“El amor de pareja es como los puzles; dos piezas salientes no encajan al igual que dos piezas entrantes no conectan, solo un hombre y una mujer hacen un buen tándem”. Esa fue la contestación a la pregunta “¿Qué es ser homosexual, papá?”.
Había escuchado de padres desesperados y clínicas de “reorientación” en el extranjero, aunque sin ser muy consciente de cuál era su fin. También de padres en busca de la verdadera felicidad para sus hijos y su salvación eterna. Mi homofobia aumentaba sin si quiera ser consciente de ello. Pero mi espíritu necesitaba más, más que milagros invisibles, más que oraciones desesperadas que ninguna deidad contestará, que solo tú llegarías a contestar en las entrañas de tu alma, más que toda esa aparente perfección sin mancha, más que líderes carismáticos y vigilias sin trasfondo… necesitaba verdad, mi verdad.
Con el pasar de los años fui adoptando las costumbres y aptitudes que se esperaban de una buena niña, jugaba con barbies horas y horas, amaba las falditas que volaban al girar y prefería jugar a las cocinitas con mis amigos antes que mancharme en la calle.
En mi preadolescencia llegó a mi vida una niña dulce y atrevida que aceleró mi corazón, llenó de mariposas mi estómago y de sueños mi mente.

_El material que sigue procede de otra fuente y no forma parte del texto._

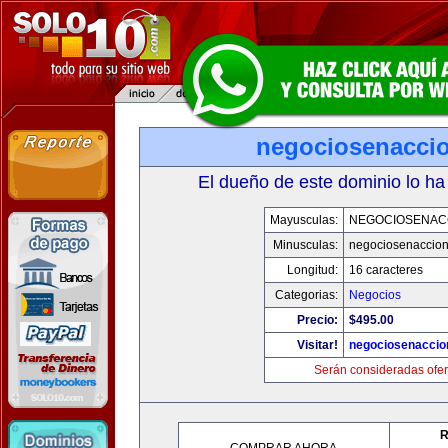
negociosenacci
El dueño de este dominio lo ha
Mayusculas:
NEGOCIOSENAC
Minusculas:
negociosenaccio
Longitud:
16 caracteres
Categorias:
Negocios
Precio:
$495.00
Visitar!
negociosenaccio
Serán consideradas ofer
R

Juntas desarrollamos un gran gusto por el canto y el teatro. Podía pasar tardes enteras bailando con ella, reír sin motivo y comunicarnos con tan solo una mirada, era mi mejor amiga. ¿Dónde estaba el problema? Podía cerrar mis ojos y contemplar el recuerdo de su sonrisa tan vívida e hipnotizante, acariciar su piel mientras poco a poco encontraba el sueño y nos quedábamos dormidas, ella era más de lo que una amiga podía llegar a ser, simplemente mi primer amor.
Los años transcurrieron y la distancia unida al sentimiento de rechazo caló en lo más profundo, olía a trauma en su más pura esencia. Los recuerdos que con tanto amor guardé se transformaron en pequeñas espinas que, sin yo saberlo, provocaron rechazo hacia mi identidad.
Sucedieron años de noviecitos a montones y rebeldías en nombre del amor correspondido, el cual nunca pude saborear realmente. Ahora sé que mi yo siempre estuvo ahí, enmascarado bajo todo ese falso mundo de “normalidad”. Intercalé pequeñas experiencias muy distantes a la heteronormatividad que regía mi vida, disfrazándolas de “cosas que pasan entre amigas” realmente actuaban como drenajes emocionales, escapadas secretas que tenían el poder de liberarme de mi yo más aceptado por mi entorno conservador.
A mis 19 años acepté que por más que me repitiera que yo no era “eso” que todos tan duramente señalaban, en el fondo, donde nadie podía juzgarme, donde solo estaba yo frente al espejo sabía que solo un nombre de mujer podría hacerme sentir algo más cálido que el frío que hasta ese momento había reinado en mis relaciones amorosas. Ante mí misma, sin ataduras, sin límites admití con simplicidad: por más chicos con los que haya podido estar, por más oraciones sanadoras que alcance a pronunciar, por más vestidos rosa que use, por más que los estereotipos no me definan, yo soy lesbiana.
No obtuve el apoyo de mi familia, ni siquiera de muchos de los que esperaba algo distinto. Es verdad que solo quienes te quieren realmente se quedan. A veces necesitas saber cuánto te quieren cuando no cumples sus expectativas. Otros muchos se quedaron y otros tantos se irán. Pero ambos demuestran sus valores por la forma en la que tratan a los que somos diferentes.
No importa si en tus ojos tan solo estoy enferma o confundida, yo seguiré llevando la vida que, aunque a todos incomode, a mí me libera día a día sin remedio. Critica, señala y ataca si así lo deseas, yo seguiré sonriendo y cantándole a la vida: “amo quién soy y nadie podrá callarme”.
Cuando amas lo que eres, el “qué dirán” pasa a ser un simple chiste malo y por fin eres tú misma. It gets better!